Blade Runner November 2019

blade runner flying car

Anyone who has seen the classic sci-fi noirish film, Blade Runner, is well aware that the film takes place in a then-futuristic Los Angeles on November 2019. Mind you Blade Runner was released in 1982, so a date like 2019 seemed so far off to anyone around back then. Well, here we are at another date that was extrapolated upon in a past sci-fi work, and obviously many of the things projected for this date in Blade Runner have happened. In many instances we should all breathe a sigh of belief that some predictions for this date have not come true.

Blader Runner car over LA

Then again, some predictions that have yet to occur continue to capture our imaginations. The brightest examples are, of course, the flying cars that filled the rainy L.A. skies throughout the film. Only Back to the Future, Part II featured an equally impressive array and depiction of flying vehicles. There are real-life flying cars, but they are not commonplace nor as attractive as the spinners that Rick Decard flew in. Both the spinners and actual flying cars operate on the same propulsion system used by vertical take-off and landing (VTOL) aircraft.
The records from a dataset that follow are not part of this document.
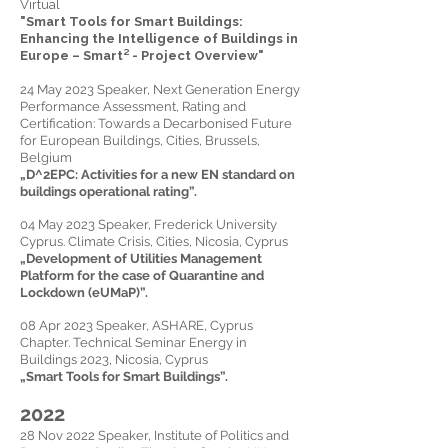
Virtual
"Smart Tools for Smart Buildings:
Enhancing the Intelligence of Buildings in
Europe – Smart² - Project Overview"
24 May 2023 Speaker, Next Generation Energy
Performance Assessment, Rating and
Certification: Towards a Decarbonised Future
for European Buildings, Cities, Brussels,
Belgium
„
D^2EPC: Activities for a new EN standard on
buildings operational rating
”.
04 May 2023 Speaker, Frederick University
Cyprus. Climate Crisis, Cities, Nicosia, Cyprus
„Development of Utilities Management
Platform for the case of Quarantine and
Lockdown (eUMaP)”.
08 Apr 2023 Speaker, ASHARE, Cyprus
Chapter. Technical Seminar Energy in
Buildings 2023, Nicosia, Cyprus
„Smart Tools for Smart Buildings”.
2022
28 Nov 2022 Speaker, Institute of Politics and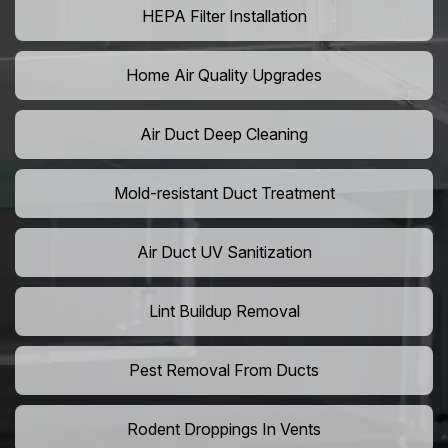
HEPA Filter Installation
Home Air Quality Upgrades
Air Duct Deep Cleaning
Mold-resistant Duct Treatment
Air Duct UV Sanitization
Lint Buildup Removal
Pest Removal From Ducts
Rodent Droppings In Vents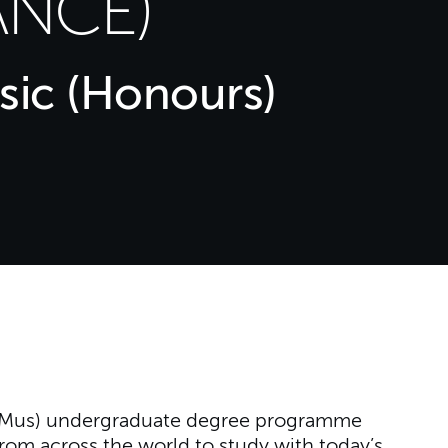
NCE)
sic (Honours)
(BMus) undergraduate degree programme
rom across the world to study with today’s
Although flying cars aren’t everywhere and there are many logistical and economic headaches that keep them from becoming commonplace like in Blade Runner (at least for the near future), we are closer and closer to seeing our skies filled with them. Some companies are anticipating such a scenario and are preparing for it. In Miami, the first flying car skyport is nearing completion at the 60-story Paramount Miami World Center, which will have a sky deck on its roof to accommodate flying vehicles. If successful, expect more high rises and more cities to build their own skyports.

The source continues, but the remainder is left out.